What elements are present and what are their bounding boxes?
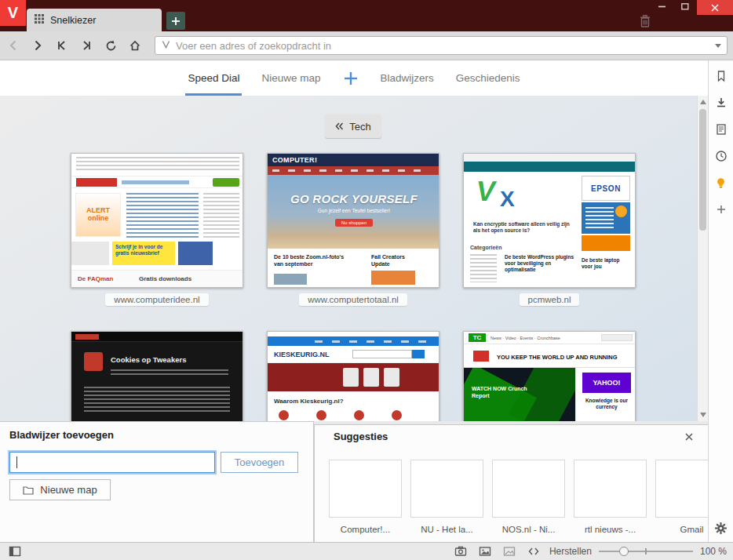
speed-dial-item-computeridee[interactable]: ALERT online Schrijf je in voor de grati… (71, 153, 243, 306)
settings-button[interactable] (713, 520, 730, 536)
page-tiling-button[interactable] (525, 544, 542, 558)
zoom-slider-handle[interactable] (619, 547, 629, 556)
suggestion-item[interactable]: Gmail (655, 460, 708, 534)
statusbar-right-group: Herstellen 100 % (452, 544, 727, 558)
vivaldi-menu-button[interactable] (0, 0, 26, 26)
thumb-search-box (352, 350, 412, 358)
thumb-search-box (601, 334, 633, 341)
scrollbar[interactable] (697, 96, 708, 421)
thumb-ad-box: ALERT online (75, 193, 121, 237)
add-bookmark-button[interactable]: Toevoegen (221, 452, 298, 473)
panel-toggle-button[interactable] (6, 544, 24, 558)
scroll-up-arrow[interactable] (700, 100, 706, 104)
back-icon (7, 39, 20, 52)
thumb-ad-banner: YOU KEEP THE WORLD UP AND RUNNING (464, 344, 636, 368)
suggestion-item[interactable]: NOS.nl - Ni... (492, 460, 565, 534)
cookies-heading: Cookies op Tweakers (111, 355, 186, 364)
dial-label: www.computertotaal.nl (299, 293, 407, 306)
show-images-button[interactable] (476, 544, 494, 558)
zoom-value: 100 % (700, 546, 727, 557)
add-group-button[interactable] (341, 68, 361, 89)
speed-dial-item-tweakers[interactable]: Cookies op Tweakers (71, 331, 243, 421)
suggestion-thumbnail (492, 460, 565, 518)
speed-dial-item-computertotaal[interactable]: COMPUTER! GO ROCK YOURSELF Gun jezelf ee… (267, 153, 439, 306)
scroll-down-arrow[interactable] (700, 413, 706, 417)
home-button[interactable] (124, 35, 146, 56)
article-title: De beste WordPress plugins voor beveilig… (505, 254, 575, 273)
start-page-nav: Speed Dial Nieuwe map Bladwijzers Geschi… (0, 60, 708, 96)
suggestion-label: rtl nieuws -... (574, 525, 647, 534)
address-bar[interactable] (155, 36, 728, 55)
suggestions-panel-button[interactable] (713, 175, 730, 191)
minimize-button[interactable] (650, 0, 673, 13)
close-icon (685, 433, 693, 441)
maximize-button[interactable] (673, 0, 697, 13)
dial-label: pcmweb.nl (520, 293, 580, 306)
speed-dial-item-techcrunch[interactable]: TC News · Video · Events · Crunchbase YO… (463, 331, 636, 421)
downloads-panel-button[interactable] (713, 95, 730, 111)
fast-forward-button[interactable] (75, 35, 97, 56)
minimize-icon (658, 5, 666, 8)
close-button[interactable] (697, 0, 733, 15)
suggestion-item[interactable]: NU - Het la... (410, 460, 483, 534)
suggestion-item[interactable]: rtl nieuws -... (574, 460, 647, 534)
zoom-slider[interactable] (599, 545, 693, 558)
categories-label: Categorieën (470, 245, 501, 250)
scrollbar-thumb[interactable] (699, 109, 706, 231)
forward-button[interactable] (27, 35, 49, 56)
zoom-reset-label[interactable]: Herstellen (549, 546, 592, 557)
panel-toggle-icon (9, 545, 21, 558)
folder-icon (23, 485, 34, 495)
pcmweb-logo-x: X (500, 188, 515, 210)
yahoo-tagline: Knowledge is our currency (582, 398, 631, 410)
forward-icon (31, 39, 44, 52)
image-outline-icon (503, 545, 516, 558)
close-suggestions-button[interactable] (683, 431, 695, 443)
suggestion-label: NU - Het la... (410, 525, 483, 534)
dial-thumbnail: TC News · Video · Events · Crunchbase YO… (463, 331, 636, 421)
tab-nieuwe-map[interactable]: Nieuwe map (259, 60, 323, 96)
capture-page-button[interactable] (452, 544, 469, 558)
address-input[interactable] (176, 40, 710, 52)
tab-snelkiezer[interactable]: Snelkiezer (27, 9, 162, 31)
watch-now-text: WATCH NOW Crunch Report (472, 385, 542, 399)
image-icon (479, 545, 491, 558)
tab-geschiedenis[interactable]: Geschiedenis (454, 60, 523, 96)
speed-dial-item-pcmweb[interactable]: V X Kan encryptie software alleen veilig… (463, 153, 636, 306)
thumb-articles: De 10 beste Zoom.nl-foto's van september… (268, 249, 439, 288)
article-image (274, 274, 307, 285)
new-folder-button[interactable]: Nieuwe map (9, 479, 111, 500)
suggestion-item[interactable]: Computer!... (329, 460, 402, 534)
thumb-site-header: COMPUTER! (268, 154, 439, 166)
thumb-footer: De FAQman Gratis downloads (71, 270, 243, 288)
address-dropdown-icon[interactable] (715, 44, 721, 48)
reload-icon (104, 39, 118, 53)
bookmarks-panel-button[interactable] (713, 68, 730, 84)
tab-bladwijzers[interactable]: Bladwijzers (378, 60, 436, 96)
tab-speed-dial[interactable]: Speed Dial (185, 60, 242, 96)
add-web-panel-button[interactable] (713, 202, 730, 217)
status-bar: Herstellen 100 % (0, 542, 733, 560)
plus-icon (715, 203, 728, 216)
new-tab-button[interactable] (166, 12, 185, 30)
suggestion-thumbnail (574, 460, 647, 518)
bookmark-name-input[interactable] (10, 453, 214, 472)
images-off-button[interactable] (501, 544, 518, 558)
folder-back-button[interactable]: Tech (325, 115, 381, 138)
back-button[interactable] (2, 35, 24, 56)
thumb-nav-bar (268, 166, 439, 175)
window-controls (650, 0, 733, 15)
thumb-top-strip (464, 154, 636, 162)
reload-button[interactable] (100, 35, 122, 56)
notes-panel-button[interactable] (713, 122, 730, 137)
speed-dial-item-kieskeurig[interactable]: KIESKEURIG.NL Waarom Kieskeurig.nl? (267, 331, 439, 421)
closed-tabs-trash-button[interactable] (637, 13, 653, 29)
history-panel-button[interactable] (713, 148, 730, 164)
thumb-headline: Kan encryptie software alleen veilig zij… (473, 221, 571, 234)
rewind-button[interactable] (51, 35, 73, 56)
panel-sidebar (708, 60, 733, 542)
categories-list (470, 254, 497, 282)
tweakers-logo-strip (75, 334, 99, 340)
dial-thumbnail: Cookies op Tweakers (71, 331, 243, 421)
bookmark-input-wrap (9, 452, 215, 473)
——
- PROBLEM
Determine how many lines of the listing include the word "alleen" and report nothing but the number.

- SOLUTION TO THIS TASK
2